Les deux bombardiers, conçus au moment du rideau de fer et derniers vestiges de cette époque d'affrontement entre l'Est et l'Ouest longent les côtes norvégiennes, viennent frôler le littoral anglais, saluent celui de l'Irlande avant de s'engouffrer dans la Manche. Tout au long de leur périple, les deux bombardiers n'enfreignent «aucune des règles de l'aviation civile», selon le colonel Jean-Pascal Breton, responsable du service d'information de l'armée de l'air. Même si, bien évidemment, ils n'avaient déposé aucun plan de vol.
Tout au long leur périple, les deux appareils ont été «accompagnés» par des chasseurs norvégiens F-16, puis par des Typhoon de la Royal Air Force (RAF). Mais leur incursion dans la Manche déclenche les émois de la chasse française. A 12h45, deux Mirage 2000, prépositionnés sur la base aéronavale de Lann-Bihoué, près de Lorient, dans le cadre de «la posture permanente de la sécurité aérienne », mission de veille destinée à assurer la sécurité de l'espace aérien français, décollent aussitôt pour aller saluer les deux visiteurs venus du froid. Vers 14h30, un Rafale de la base aérienne 110 de Creil reçoit un «alpha scramble», un ordre de décollage immédiat en urgence pour une mission de sécurité aérienne. Avec un beau «bang» en franchissant le mur du son au-dessus de cette ville de l'Oise puisque le Rafale rejoint les côtes françaises à vitesse supersonique. «Nous leur avons fait coucou et fait savoir que nous étions là», résume le colonel Jean-Pascal Breton.
«Il n’y a eu aucun incident»
Peu après cet incident, le ministre de la Défense, Jean-Yves Le Drian, résumait l'incident avec ironie. «Nous leur avons fait savoir que nous les avions vus et qu'il était souhaitable qu'ils se retirent. C'est ce qu'ils ont fait», a déclaré le locataire de l'Hôtel de Brienne. «Nous n'avons pas trace d'incursion de ce genre depuis très très longtemps», précise le colonel Breton. Au cours de leur navigation, les deux ours russes ont su faire patte de velours. A aucun moment, les deux TU-95 n'ont violé aucun espace aérien national, volant toujours dans la limite des 12 milles nautique (22,22 kilomètres) constituant la limite de l'espace aérien et des eaux territoriales. Les ours ont fait demi-tour juste avant d'atteindre le passage de la Manche le plus étroit entre Douvres et le cap Gris-Nez, large seulement de 33 kilomètres. En pénétrant dans cette zone, ils violaient alors les espaces aériens français et anglais.

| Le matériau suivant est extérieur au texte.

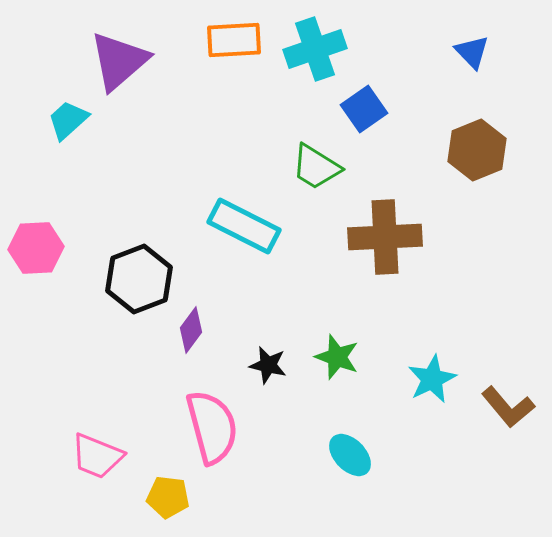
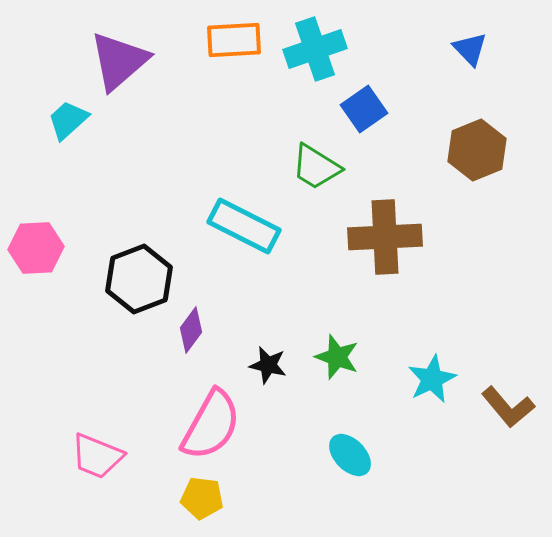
blue triangle: moved 2 px left, 3 px up
pink semicircle: moved 1 px left, 2 px up; rotated 44 degrees clockwise
yellow pentagon: moved 34 px right, 1 px down
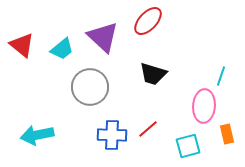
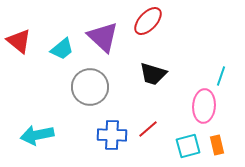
red triangle: moved 3 px left, 4 px up
orange rectangle: moved 10 px left, 11 px down
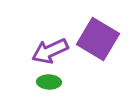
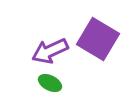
green ellipse: moved 1 px right, 1 px down; rotated 25 degrees clockwise
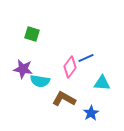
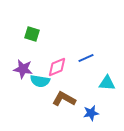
pink diamond: moved 13 px left; rotated 30 degrees clockwise
cyan triangle: moved 5 px right
blue star: rotated 21 degrees clockwise
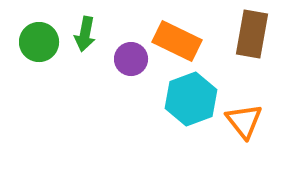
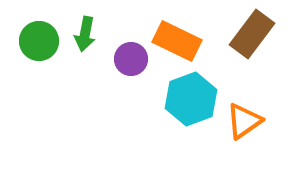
brown rectangle: rotated 27 degrees clockwise
green circle: moved 1 px up
orange triangle: rotated 33 degrees clockwise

Même s'ils disposaient, à bord, de matériels de guerre électronique, de brouilleurs, à aucun moment ils n'en ont fait usage. «Ce qui aurait pu être considéré comme un acte hostile. Il n'y a eu aucun incident», souligne le colonel Jean-Pascal Breton. Pour les équipages des deux TU-95, au-delà de l'exercice de navigation grandeur réelle, il s'agissait à la fois de tester les défenses aériennes des différents pays «tangentés» et, surtout, de montrer que l'ours russe n'avait pas limé toutes ses griffes. Alors que la France se refuse toujours à livrer les bâtiments navals Mistral à la Russie et en pleine crise ukrainienne, les Russes ont, par cette démonstration, voulu montrer qu'ils restaient une grande puissance militaire.
Les 43 turbopropulseurs TU-95, avions à large rayon d’action (Alra) toujours en activité dans l’armée de l’air russe et dont la première mise en service remonte à 1956, sont des monstres capables de franchir une distance de 12 500 kilomètres à la vitesse de 925 km/h avec, dans leurs soutes, six missiles de croisières à tête nucléaire. Avec leur envergure de 50 mètres et une longueur de 49 mètres, ces ours-là ne passent pas inaperçus dans le ciel. Contrairement aux plantigrades des forêts sibériennes, ceux-là n’hibernent pas. La chasse française s’en est rendu compte.